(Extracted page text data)
■ ■ ■

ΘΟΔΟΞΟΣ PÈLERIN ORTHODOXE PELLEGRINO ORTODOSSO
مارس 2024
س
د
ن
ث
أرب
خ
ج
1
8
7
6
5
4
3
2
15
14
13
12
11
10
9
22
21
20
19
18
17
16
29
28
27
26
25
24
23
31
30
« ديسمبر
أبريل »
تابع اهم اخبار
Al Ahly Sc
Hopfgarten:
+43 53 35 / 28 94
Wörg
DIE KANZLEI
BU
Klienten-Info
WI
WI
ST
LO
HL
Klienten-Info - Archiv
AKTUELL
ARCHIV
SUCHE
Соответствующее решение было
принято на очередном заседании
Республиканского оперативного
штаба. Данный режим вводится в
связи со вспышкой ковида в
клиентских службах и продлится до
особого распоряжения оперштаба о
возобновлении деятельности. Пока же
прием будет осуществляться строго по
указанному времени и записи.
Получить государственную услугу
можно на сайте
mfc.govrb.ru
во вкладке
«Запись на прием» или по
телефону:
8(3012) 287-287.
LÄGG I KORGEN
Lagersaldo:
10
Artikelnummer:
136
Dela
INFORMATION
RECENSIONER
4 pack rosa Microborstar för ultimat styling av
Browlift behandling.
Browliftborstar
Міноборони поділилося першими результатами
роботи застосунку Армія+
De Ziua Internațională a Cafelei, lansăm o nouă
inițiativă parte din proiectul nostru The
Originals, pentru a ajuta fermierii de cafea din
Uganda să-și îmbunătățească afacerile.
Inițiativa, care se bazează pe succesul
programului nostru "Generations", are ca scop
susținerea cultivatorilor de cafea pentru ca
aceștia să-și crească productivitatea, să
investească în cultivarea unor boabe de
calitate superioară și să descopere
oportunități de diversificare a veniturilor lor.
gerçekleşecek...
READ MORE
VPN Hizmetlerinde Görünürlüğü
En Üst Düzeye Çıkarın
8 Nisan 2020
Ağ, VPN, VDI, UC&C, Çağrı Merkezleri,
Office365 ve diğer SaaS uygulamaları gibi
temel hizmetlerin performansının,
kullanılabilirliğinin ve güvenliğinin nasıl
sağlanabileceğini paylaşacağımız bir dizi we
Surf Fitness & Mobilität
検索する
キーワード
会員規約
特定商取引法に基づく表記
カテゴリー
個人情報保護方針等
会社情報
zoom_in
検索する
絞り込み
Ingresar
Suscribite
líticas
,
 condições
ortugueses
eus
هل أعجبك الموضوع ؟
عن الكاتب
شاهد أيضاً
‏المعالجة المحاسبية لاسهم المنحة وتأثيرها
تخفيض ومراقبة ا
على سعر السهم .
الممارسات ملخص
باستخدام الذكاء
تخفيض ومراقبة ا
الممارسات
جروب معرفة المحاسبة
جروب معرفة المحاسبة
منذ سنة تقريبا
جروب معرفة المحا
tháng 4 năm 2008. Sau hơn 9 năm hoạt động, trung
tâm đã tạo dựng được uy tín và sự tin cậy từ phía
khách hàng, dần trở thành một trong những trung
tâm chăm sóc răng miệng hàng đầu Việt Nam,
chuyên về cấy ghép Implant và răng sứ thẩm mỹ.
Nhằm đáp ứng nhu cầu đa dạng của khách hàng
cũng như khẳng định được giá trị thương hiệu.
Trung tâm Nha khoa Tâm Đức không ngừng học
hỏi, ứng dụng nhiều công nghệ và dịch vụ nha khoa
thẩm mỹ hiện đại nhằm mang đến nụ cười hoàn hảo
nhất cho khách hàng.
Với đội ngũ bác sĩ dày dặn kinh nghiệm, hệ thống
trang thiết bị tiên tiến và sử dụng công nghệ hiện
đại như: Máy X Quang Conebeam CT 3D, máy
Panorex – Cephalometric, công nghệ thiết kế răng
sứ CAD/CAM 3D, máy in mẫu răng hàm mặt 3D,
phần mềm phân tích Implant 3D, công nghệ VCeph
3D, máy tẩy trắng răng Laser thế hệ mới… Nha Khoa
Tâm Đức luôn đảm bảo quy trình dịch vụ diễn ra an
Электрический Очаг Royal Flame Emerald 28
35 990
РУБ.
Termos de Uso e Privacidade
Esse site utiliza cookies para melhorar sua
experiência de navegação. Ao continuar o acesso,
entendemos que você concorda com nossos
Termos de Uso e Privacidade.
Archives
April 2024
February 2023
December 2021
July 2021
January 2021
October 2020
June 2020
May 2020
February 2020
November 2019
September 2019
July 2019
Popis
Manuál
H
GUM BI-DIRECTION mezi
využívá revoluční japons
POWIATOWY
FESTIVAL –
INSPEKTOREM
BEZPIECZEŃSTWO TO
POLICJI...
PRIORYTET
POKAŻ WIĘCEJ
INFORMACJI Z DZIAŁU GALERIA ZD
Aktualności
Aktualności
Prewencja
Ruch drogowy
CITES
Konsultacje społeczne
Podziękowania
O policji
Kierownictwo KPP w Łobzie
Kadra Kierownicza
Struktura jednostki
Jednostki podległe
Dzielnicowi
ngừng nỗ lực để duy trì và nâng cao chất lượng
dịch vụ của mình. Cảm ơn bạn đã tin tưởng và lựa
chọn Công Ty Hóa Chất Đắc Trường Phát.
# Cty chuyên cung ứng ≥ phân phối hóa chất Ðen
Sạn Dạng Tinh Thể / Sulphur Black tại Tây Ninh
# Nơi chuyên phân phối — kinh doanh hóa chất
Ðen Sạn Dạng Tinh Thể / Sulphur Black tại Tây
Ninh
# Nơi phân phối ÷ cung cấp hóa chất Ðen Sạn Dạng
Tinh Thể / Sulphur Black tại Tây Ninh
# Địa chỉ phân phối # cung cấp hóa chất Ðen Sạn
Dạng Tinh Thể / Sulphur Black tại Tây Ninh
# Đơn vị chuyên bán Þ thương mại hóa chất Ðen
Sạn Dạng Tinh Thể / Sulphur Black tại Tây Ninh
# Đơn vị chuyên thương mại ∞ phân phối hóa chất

■ ■ ■

• [WORK INSTRUCTION] From the records above, print only the lines between the one holding "entendemos que você concorda com nossos" and the one holding "# Địa chỉ phân", inclusive, exactly as they stand.

• [RESULT OF THIS EXERCISE]
entendemos que você concorda com nossos
Termos de Uso e Privacidade.
Archives
April 2024
February 2023
December 2021
July 2021
January 2021
October 2020
June 2020
May 2020
February 2020
November 2019
September 2019
July 2019
Popis
Manuál
H
GUM BI-DIRECTION mezi
využívá revoluční japons
POWIATOWY
FESTIVAL –
INSPEKTOREM
BEZPIECZEŃSTWO TO
POLICJI...
PRIORYTET
POKAŻ WIĘCEJ
INFORMACJI Z DZIAŁU GALERIA ZD
Aktualności
Aktualności
Prewencja
Ruch drogowy
CITES
Konsultacje społeczne
Podziękowania
O policji
Kierownictwo KPP w Łobzie
Kadra Kierownicza
Struktura jednostki
Jednostki podległe
Dzielnicowi
ngừng nỗ lực để duy trì và nâng cao chất lượng
dịch vụ của mình. Cảm ơn bạn đã tin tưởng và lựa
chọn Công Ty Hóa Chất Đắc Trường Phát.
# Cty chuyên cung ứng ≥ phân phối hóa chất Ðen
Sạn Dạng Tinh Thể / Sulphur Black tại Tây Ninh
# Nơi chuyên phân phối — kinh doanh hóa chất
Ðen Sạn Dạng Tinh Thể / Sulphur Black tại Tây
Ninh
# Nơi phân phối ÷ cung cấp hóa chất Ðen Sạn Dạng
Tinh Thể / Sulphur Black tại Tây Ninh
# Địa chỉ phân phối # cung cấp hóa chất Ðen Sạn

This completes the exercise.